If these are patients with uncontrolled type 2 diabetes and they come in with some occasional nausea/vomiting, a bit of dysguesia, some loss of appetite, I find it very hard to believe that the probability of initiating dialysis would be equal between these two patients. A treating nephrologist, I speculate, would be far more likely to initiate the patient with 10 ml/min than the patient with 20 ml/min.
I realize this is a hypothetical example, but it illustrates that you could very easily have a drug that "delays dialysis" intiation without having one iota of an effect on the underlying pathophysiology of renal progression, which is renal fibrosis.
If one were to argue that this time difference to initiate dialysis is important regardless of the mechanism (i.e., even if it was entirely driven by hemodynamic changes in eGFR), then there are a multitude of "bardoxolones" out there already.
Don't get me wrong. I sincerely hope that bardoxolone modulates the progression to renal disease. I simply disagree with the way the phase 3 trial was designed.
(I admit my penultimate paragraph is over the top. I realize that there is not a multitude of drugs that have been shown to delay the initiation of dialysis. I was just referring to the fact that there are several drugs that will increase GFR by mechanisms other than true renoprotection. This may or may not be the case with bardoxolone…I'd just like to see it studied with more rigor than the current plan appears.)

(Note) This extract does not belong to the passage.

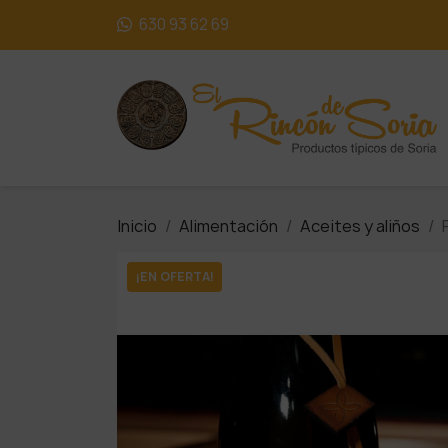
630 93 62 69
Inicio
Alimentación
Aceites y aliños
¡EN OFERTA!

Sorry for late response but did u guys observe more CV events in bardoxalone treatement arm?
I was going through the Supplementary Table 5 and there is something funny there. if u look under the section of Cardiac disorders it gives u the adverse events as 4 (7) 5 (9) 5 (9) 4 (7) (for placebo and increasing doses of drug respectively). BUT if u look the subdivided section, the totals dont add up at all. THE CV outcomes are much worse in active drug group, about 3 times placebo at any drug dose.